Scientists at Stanford University and in Japan have developed an experimental technique to remedy one of the leading causes of female infertility. The findings, published in the journal PNAS, could pave the way for thousands of infertile women to become pregnant without an egg donor.

Primary ovarian failure (POF) affects nearly 250,000 women in the U.S. under the age of 40, and can trigger premature menopause as early as adolescence. The problem resides in a woman’s ovarian follicles, which typically grow one egg per month during one’s reproductive years from 15 to 44. In POF, the follicles never release an egg or do so irregularly, making pregnancy close to impossible for these women.

"Human females have about 800,000 very small, primordial follicles at birth, and one of these reaches maturity each month to produce an egg each menstrual cycle," said senior author Dr. Aaron Hsueh, professor of obstetrics and gynecology at Stanford. “It's not known exactly how the follicles are selected for development, or why these follicles stop developing in women with primary ovarian insufficiency. But our treatment was able to awaken some of the remaining primordial follicles and cause them to release eggs."

Until this study, there was no fertility treatment except for egg donation from another woman, but many sufferers yearn to have their own children.

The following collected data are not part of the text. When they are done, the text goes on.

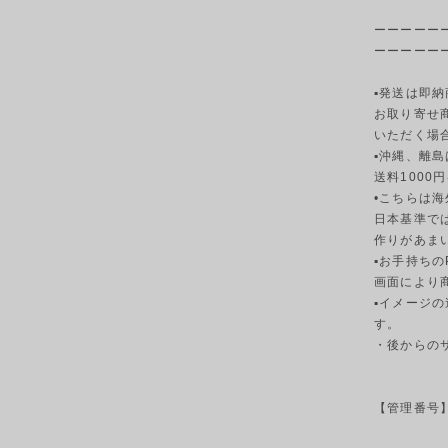
ーーーーー
ーーーーー
▪発送は即納
お取り寄せ
いただく場
▪︎沖縄、離島
送料1000
•こちらは
日本基準で
作りがあま
▪︎お手持ち
画面により
▪︎イメー
す。
・後からの
【管理番号】s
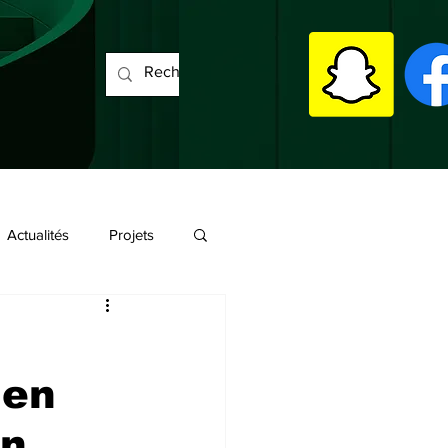
Actualités
Projets
 en
in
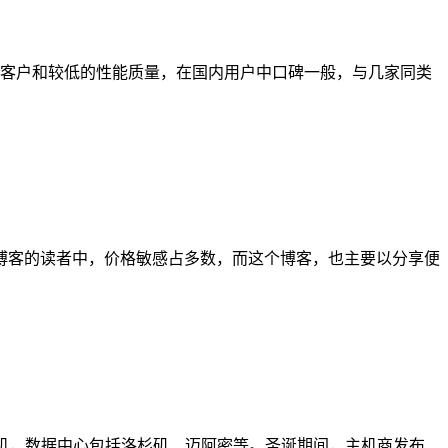
大量的客户和较低的性能质量，在国内用户中口碑一般，与几家同类
博客的读者中，价格敏感占多数，而这个博客，也主要以分享便
架构主机，数据中心包括洛杉矶、迈阿密等。圣诞期间，主机商发布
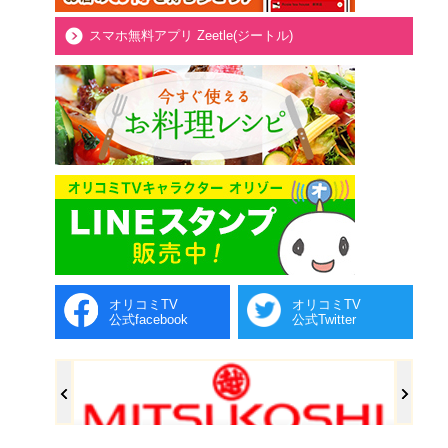
スマホ無料アプリ Zeetle(ジートル)
オリコミTV
オリコミTV
公式facebook
公式Twitter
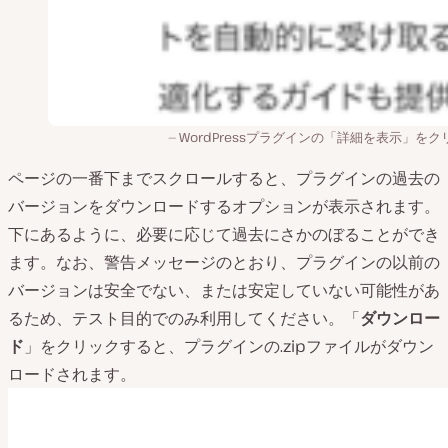
WordPressプラグインの「詳細を表示」をク
ページの一番下までスクロールすると、プラグインの過去の
バージョンをダウンロードするオプションが表示されます。
下にあるように、必要に応じて過去にさかのぼることができ
ます。なお、警告メッセージのとおり、プラグインの以前の
バージョンは安全でない、または安定していない可能性があ
るため、テスト目的でのみ利用してください。「
ダウンロー
ド
」をクリックすると、プラグインの.zipファイルがダウン
ロードされます。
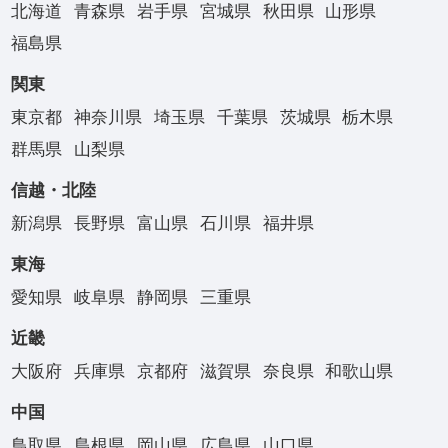
北海道
青森県
岩手県
宮城県
秋田県
山形県
福島県
関東
東京都
神奈川県
埼玉県
千葉県
茨城県
栃木県
群馬県
山梨県
信越・北陸
新潟県
長野県
富山県
石川県
福井県
東海
愛知県
岐阜県
静岡県
三重県
近畿
大阪府
兵庫県
京都府
滋賀県
奈良県
和歌山県
中国
鳥取県
島根県
岡山県
広島県
山口県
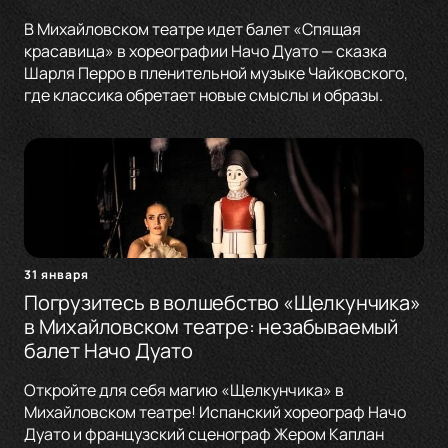
В Михайловском театре идет балет «Спящая
красавица» в хореографии Начо Дуато — сказка
Шарля Перро в пленительной музыке Чайковского,
где классика обретает новые смыслы и образы.
31 января
Погрузитесь в волшебство «Щелкунчика»
в Михайловском театре: незабываемый
балет Начо Дуато
Откройте для себя магию «Щелкунчика» в
Михайловском театре! Испанский хореограф Начо
Дуато и французский сценограф Жером Каплан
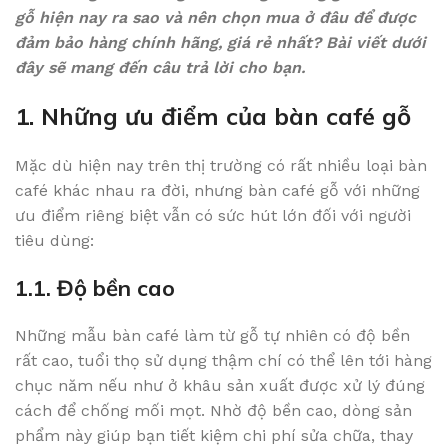
gỗ hiện nay ra sao và nên chọn mua ở đâu để được
đảm bảo hàng chính hãng, giá rẻ nhất? Bài viết dưới
đây sẽ mang đến câu trả lời cho bạn.
1. Những ưu điểm của bàn café gỗ
Mặc dù hiện nay trên thị trường có rất nhiều loại bàn
café khác nhau ra đời, nhưng bàn café gỗ với những
ưu điểm riêng biệt vẫn có sức hút lớn đối với người
tiêu dùng:
1.1. Độ bền cao
Những mẫu bàn café làm từ gỗ tự nhiên có độ bền
rất cao, tuổi thọ sử dụng thậm chí có thể lên tới hàng
chục năm nếu như ở khâu sản xuất được xử lý đúng
cách để chống mối mọt. Nhờ độ bền cao, dòng sản
phẩm này giúp bạn tiết kiệm chi phí sửa chữa, thay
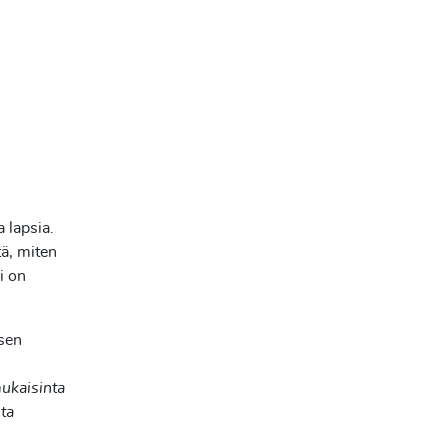
 lapsia.
tä, miten
i on
ksen
ukaisinta
sta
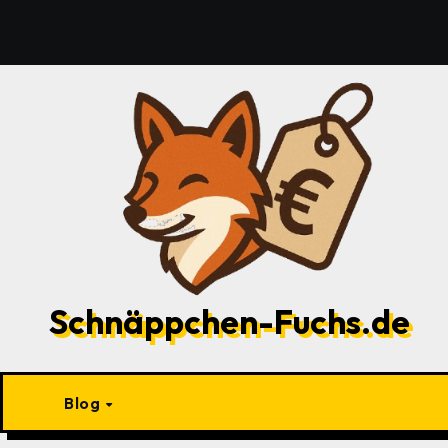
Zu
Inhalten
springen
Schnäppchen-Fuchs.de
Blog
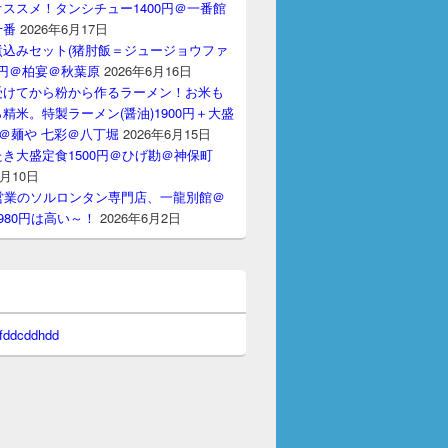
ススメ！タンシチュー1400円＠一番館
十番
2026年6月17日
煮込みセット(猪肘飯＝ジュージョウファ
00円＠柏宴＠秋葉原
2026年6月16日
受けてから粉から作るラーメン！お米も
精米。特製ラーメン(醤油)1900円＋大盛
円＠麺や 七彩＠八丁堀
2026年6月15日
き大盛定食1500円＠ひげ勘＠神保町
6月10日
間営業のソルロンタン専門店、一龍別館＠
980円は高い～！
2026年6月2日
 fddcddhdd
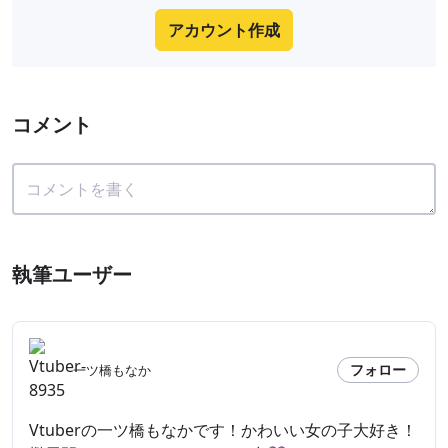
アカウント作成
コメント
執筆ユーザー
フォロー
一ツ橋もなか
Vtuberの一ツ橋もなかです！かわいい女の子大好き！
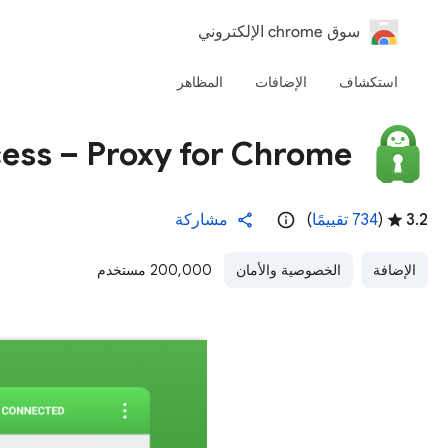
‏سوق chrome الإلكتروني
استكشاف
الإضافات
المظاهر
cess – Proxy for Chrome
3.2
(
‫734 تقييمًا
)
مشاركة
الإضافة
الخصوصية والأمان
200,000 مستخدم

To arouse the dormant follicles, the researchers turned to a surgical therapy for a different infertility condition — polycystic ovary syndrome. Since the 1930s, doctors have treated polycystic ovary syndrome by making small, internal cuts to the ovarian follicles. While damaging the follicles may seem counterintuitive, it works in some cases, although physicians have never understood why.

A scientist on Hsueh’s team, Dr. Yuan Cheng, discovered that a conserved network of enzymes — referred to as the Hippo pathway — was responsible for the beneficial effects of surgical treatment in a mouse model of polycystic ovary syndrome.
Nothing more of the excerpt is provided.